Jamila Carter oversaw them, having flown in directly on her own jet, a frown etched on her face. None of this had gone the way she had hoped, partly due to her own mistakes.
Dante Garcia emerged from astronomer housing. His fellow agents had been grilling him all day, trying to learn every last detail about what had happened. He had told them everything, from Snowmass to Greenland to Jerusalem to here, right up to when the Mossad agents had frisked him and Milana down to their underwear to make sure neither of them was hiding Pandora on them and then headed back to their lives in Los Angeles without another word.
Dante saw Milana standing on the top of a cliff on the opposite side of the ravine from the charred peninsula, far from the other CIA agents. She seemed to sense his presence, turned his way, and beckoned him toward her.

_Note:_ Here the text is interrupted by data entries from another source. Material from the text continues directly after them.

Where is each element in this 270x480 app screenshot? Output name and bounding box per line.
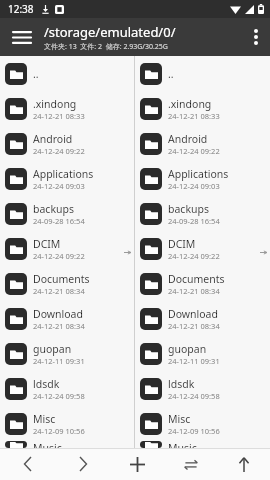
button[interactable]: Documents [0, 266, 134, 301]
button[interactable]: .. [135, 56, 270, 91]
button[interactable]: backups [0, 196, 134, 231]
staticText: .xindong [33, 97, 77, 111]
staticText: 24-12-09 10:56 [168, 426, 220, 436]
staticText: /storage/emulated/0/ [44, 23, 176, 41]
button[interactable]: Up [218, 448, 270, 480]
staticText: Applications [33, 167, 94, 181]
button[interactable]: New [110, 448, 164, 480]
button[interactable]: backups [135, 196, 270, 231]
staticText: .. [33, 67, 39, 81]
staticText: Download [168, 307, 218, 321]
staticText: 24-12-21 08:34 [33, 321, 85, 331]
staticText: Music [168, 441, 197, 448]
button[interactable]: Android [0, 126, 134, 161]
staticText: Documents [33, 272, 90, 286]
button[interactable]: Download [0, 301, 134, 336]
staticText: Download [33, 307, 83, 321]
button[interactable]: Misc [0, 406, 134, 441]
staticText: 24-12-24 09:03 [33, 181, 85, 191]
staticText: 24-12-21 08:34 [33, 286, 85, 296]
button[interactable]: Documents [135, 266, 270, 301]
staticText: 24-09-28 16:54 [33, 216, 85, 226]
staticText: 24-12-21 08:34 [168, 321, 220, 331]
staticText: 24-12-24 09:22 [33, 146, 85, 156]
staticText: DCIM [168, 237, 196, 251]
button[interactable]: Music [0, 441, 134, 448]
button[interactable]: More options [242, 18, 270, 56]
staticText: DCIM [33, 237, 61, 251]
button[interactable]: Applications [0, 161, 134, 196]
staticText: Documents [168, 272, 225, 286]
staticText: 24-12-21 08:33 [168, 111, 220, 121]
staticText: backups [33, 202, 74, 216]
staticText: 24-12-24 09:58 [168, 391, 220, 401]
button[interactable]: Download [135, 301, 270, 336]
button[interactable]: Music [135, 441, 270, 448]
staticText: 文件夹: 13 文件: 2 储存: 2.93G/30.25G [44, 42, 168, 52]
button[interactable]: DCIM [135, 231, 270, 266]
staticText: 24-12-11 09:31 [168, 356, 220, 366]
staticText: 24-12-11 09:31 [33, 356, 85, 366]
staticText: Applications [168, 167, 229, 181]
staticText: ldsdk [168, 377, 195, 391]
button[interactable]: Transfer [164, 448, 218, 480]
button[interactable]: Misc [135, 406, 270, 441]
staticText: Misc [168, 412, 191, 426]
staticText: 24-12-21 08:33 [33, 111, 85, 121]
staticText: 24-12-09 10:56 [33, 426, 85, 436]
staticText: .. [168, 67, 174, 81]
staticText: guopan [168, 342, 207, 356]
button[interactable]: .xindong [135, 91, 270, 126]
staticText: 24-12-24 09:22 [168, 146, 220, 156]
staticText: Android [168, 132, 208, 146]
button[interactable]: Android [135, 126, 270, 161]
button[interactable]: Forward [55, 448, 110, 480]
button[interactable]: DCIM [0, 231, 134, 266]
button[interactable]: .. [0, 56, 134, 91]
staticText: 24-12-21 08:34 [168, 286, 220, 296]
staticText: 24-12-24 09:22 [33, 251, 85, 261]
button[interactable]: guopan [0, 336, 134, 371]
button[interactable]: guopan [135, 336, 270, 371]
button[interactable]: Back [0, 448, 55, 480]
staticText: 24-09-28 16:54 [168, 216, 220, 226]
staticText: Android [33, 132, 73, 146]
button[interactable]: Applications [135, 161, 270, 196]
staticText: 24-12-24 09:22 [168, 251, 220, 261]
staticText: Music [33, 441, 62, 448]
button[interactable]: .xindong [0, 91, 134, 126]
button[interactable]: ldsdk [0, 371, 134, 406]
staticText: guopan [33, 342, 72, 356]
staticText: 24-12-24 09:03 [168, 181, 220, 191]
staticText: .xindong [168, 97, 212, 111]
staticText: Misc [33, 412, 56, 426]
button[interactable]: Menu [0, 18, 44, 56]
staticText: 12:38 [8, 2, 34, 16]
staticText: ldsdk [33, 377, 60, 391]
staticText: backups [168, 202, 209, 216]
staticText: 24-12-24 09:58 [33, 391, 85, 401]
button[interactable]: ldsdk [135, 371, 270, 406]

When he got close, she could see that his eyes were rimmed with red, as though he’d been crying.
“Did the techs find anything?” he asked.
“No,” she replied. “But they weren’t expecting to. A hot enough fire can reduce even human bone to ash.”
Dante warily looked over the edge of the cliff into the ravine. “Any chance she could have jumped?”
“The techs don’t think so. They say that if she had, they’d have found her remains on the rocks below. As far as they’re concerned, she died in the fire.”